Staying on message means avoiding verbal detours – those ums and ahs and
little side trips that drive you off a cliff.
Always prepare for
an interview as if it will be on television. The exacting time limitations
for sound bites and appearance work as well on TV as they do in newspaper
or radio interview.
You must learn to
breath properly, focus and smile.
Combative, defense
interview subjects scramble their message. Open, forthright spokespeople
make certain it gets through.
And never buy in to
a reporter’s negative question. If they say “Isn’t this going to ruin the
environment? DON’T say, “No it won’t ruin the environment!
Never buy into a
negative question!
Instead say. “In
fact, we’ve gotten the Sierra Club’s seal of approval…we’ve set aside 100
acres to preserve park and wetlands. You can balance development and
environment preservation."
Don’t give a
reporter more than your message.
Don’t embellish or
keep talking to fill the awkward silence. That’s the reporters job, not
yours. You are message delivery system aimed at their TV or radio network,
their newspaper or magazine.
Remember a good
KISS is the best policy.
Keep It Short and
Simple.
Presidential
Candidate John Kerry knew he had a brevity problem, so he carried a
stopwatch and timed every answer in mock debates. This is a terrific
technique that sharpens your message.
And, as hard as
this is to hear – style beats substance nearly every time.

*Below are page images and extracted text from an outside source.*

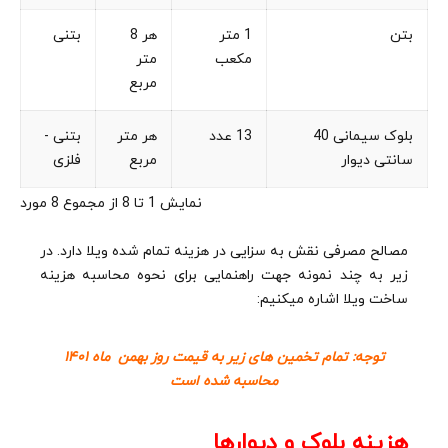
بتن
1 متر
هر 8
بتنی
مکعب
متر
مربع
بلوک سیمانی 40
13 عدد
هر متر
بتنی -
سانتی دیوار
مربع
فلزی
نمایش 1 تا 8 از مجموع 8 مورد
مصالح مصرفی نقش به سزایی در هزینه تمام شده ویلا دارد. در
زیر به چند نمونه جهت راهنمایی برای نحوه محاسبه هزینه
ساخت ویلا اشاره میکنیم:
توجه: تمام تخمین های زیر به قیمت روز بهمن ماه ۱۴۰۱
محاسبه شده است
هزینه بلوک و دیوارها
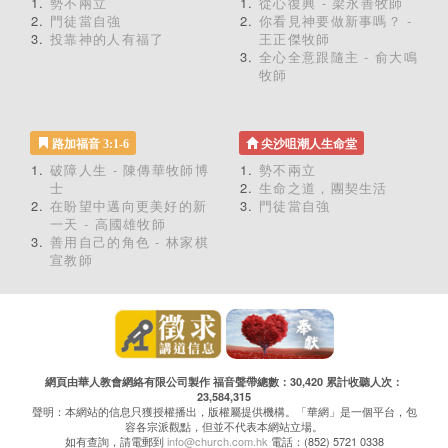
勢不兩立
從心復興 - 梁永善牧師
門徒當自強
你看見神要做新事嗎？ -
投靠神的人有福了
王正傑牧師
全心全意跟隨主 - 俞大鳴
牧師
路加福音 3:1-6
尖沙咀潮人生命堂
破障人生 - 陳傳華牧師博
勢不兩立
士
生命之道，團契生活
在盼望中邁向更美好的新
門徒當自強
一天 - 高國雄牧師
善用自己的角色 - 林家棋
宣教師
網頁由華人教會網絡有限公司製作 福音聲帶總數：30,420 累計收聽人次：
23,584,315
聲明：本網站的信息只獲授權播出，版權屬提供機構。「華網」是一個平台，包
容各宗派觀點，但並不代表本網站立場。
如有查詢，請電郵到
info@church.com.hk
電話：(852) 5721 0338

That doesn’t
mean you shouldn’t create a substantive message – just that how you
package and deliver it matters more than most of us realize.
Using the proper
body language, natural gestures, varying the tone and pitch of your voice
and waving a flag over your most important points are crucial.
If your interviewer
and viewers don’t like what they see, they won’t stick around to hear what
you say.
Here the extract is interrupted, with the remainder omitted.